A couple of days ago, the New York Times published an article about wage and hour violations at Urasawa, a very trendy — and expensive — sushi restaurant in Beverly Hills. According to the article, workers were not paid overtime and not allowed to take legally required breaks. An employee interviewed for the article also noted that he was required to buy his own $700 set of knives, at a time when he was earning between $9 and $11 an hour. (Although the article didn’t mention it, this is a separate violation of California law, which requires employers to bear the cost of uniforms, tools, and other items necessary for employees to do their jobs.)
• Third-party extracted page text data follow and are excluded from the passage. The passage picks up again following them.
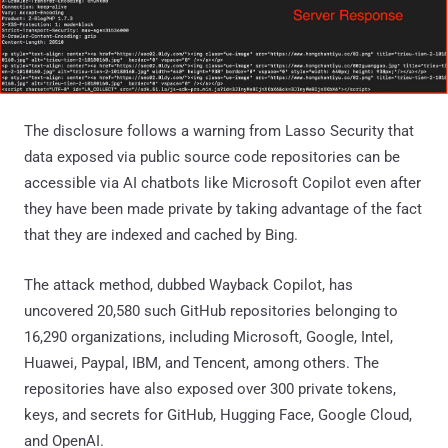
The disclosure follows a warning from Lasso Security that
data exposed via public source code repositories can be
accessible via AI chatbots like Microsoft Copilot even after
they have been made private by taking advantage of the fact
that they are indexed and cached by Bing.
The attack method, dubbed Wayback Copilot, has
uncovered 20,580 such GitHub repositories belonging to
16,290 organizations, including Microsoft, Google, Intel,
Huawei, Paypal, IBM, and Tencent, among others. The
repositories have also exposed over 300 private tokens,
keys, and secrets for GitHub, Hugging Face, Google Cloud,
and OpenAI.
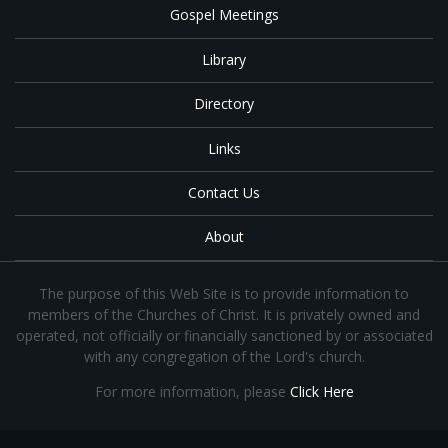
Gospel Meetings
Library
Directory
Links
Contact Us
About
The purpose of this Web Site is to provide information to
members of the Churches of Christ. It is privately owned and
operated, not officially or financially sanctioned by or associated
with any congregation of the Lord's church.
For more information, please
Click Here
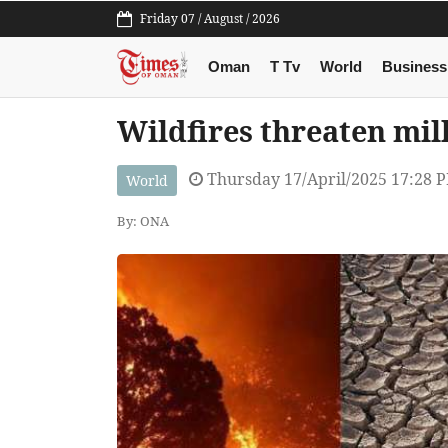
Friday 07 / August / 2026
Oman
T Tv
World
Business
Wildfires threaten mil
Thursday 17/April/2025 17:28 
World
By: ONA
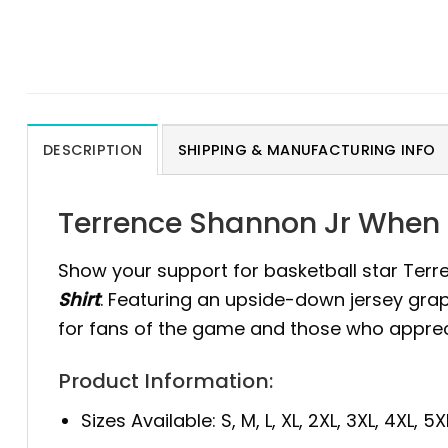
DESCRIPTION
SHIPPING & MANUFACTURING INFO
Terrence Shannon Jr When L
Show your support for basketball star Terr
Shirt
. Featuring an upside-down jersey graph
for fans of the game and those who appreci
Product Information:
Sizes Available: S, M, L, XL, 2XL, 3XL, 4XL, 5X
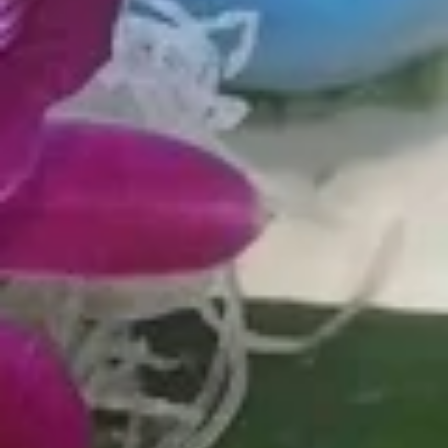
crisp, crab salad, masago, sweet unagi sauce
$13.99
P4.
P4. Citrus Fresh
Citrus
Fresh
Salmon, shrimp, cucumber, scallion, edamame, seaweed
salad, sweet ginger, onion crisps, orange, lemon ponzu
$13.99
P5.
P5. Spicy Ahi
Spicy
Ahi
Tuna, jalapeño, sweet onion, edamame,
seaweed salad, cucumber sesame mix,
spicy poke sauce
$14.99
P6.
P6. Tofu Poke
Tofu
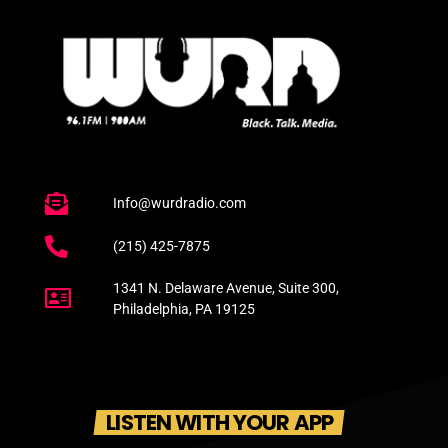
Info@wurdradio.com
(215) 425-7875
1341 N. Delaware Avenue, Suite 300,
Philadelphia, PA 19125
LISTEN WITH YOUR APP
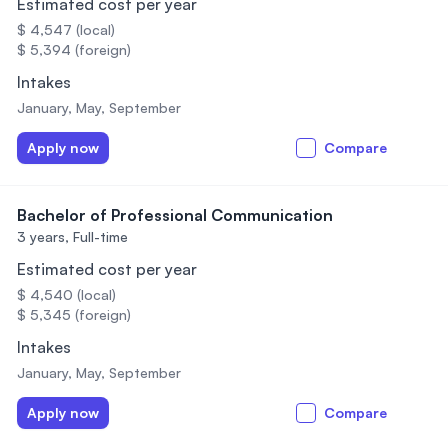
Estimated cost per year
$ 4,547 (local)
$ 5,394 (foreign)
Intakes
January, May, September
Apply now
Compare
Bachelor of Professional Communication
3 years,
Full-time
Estimated cost per year
$ 4,540 (local)
$ 5,345 (foreign)
Intakes
January, May, September
Apply now
Compare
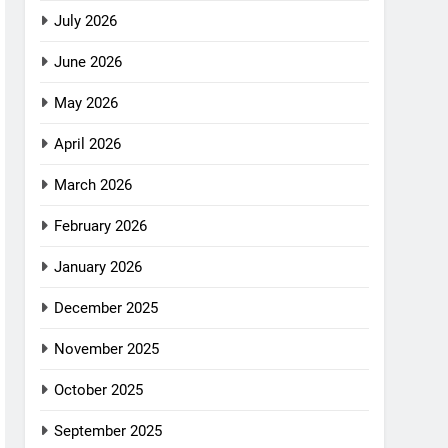
July 2026
June 2026
May 2026
April 2026
March 2026
February 2026
January 2026
December 2025
November 2025
October 2025
September 2025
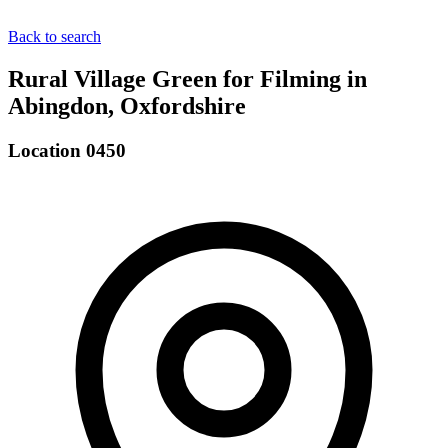
Back to search
Rural Village Green for Filming in
Abingdon, Oxfordshire
Location 0450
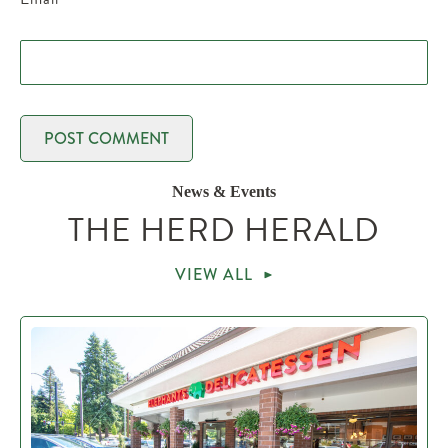
News & Events
THE HERD HERALD
VIEW ALL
Restaurants are too frequently in violation of wage and hour laws, from overtime and break rules to minimum wage, uniform, and tip requirements. If the violator is extremely upscale, like the restaurant cited in the Times article, employees are often willing to put up with substandard conditions in exchange for the opportunity to gain the experience and cachet that stem from working at a trendy spot. (Apparently, diners are also willing to put up with a lot to eat there, from a $1,000 price tag for dinner for two to rules about how the food must be treated that would make Sienfeld’s Soup Nazi blush.) At the other end of the spectrum, employees working at fast-food franchises and low-budget eateries often don’t know their rights and work for an owner who is operating on a financial shoestring.
In recent years, the Department of Labor has taken steps to remedy this situation, from revising the regulations on tip credits to partnering with the Subway restaurant chain to make sure that employees know their rights. Let’s hope it works! Because I don’t know about you, but for my own selfish reasons, I’d prefer to have my food prepared by workers who are allowed to go to the bathroom when they need to.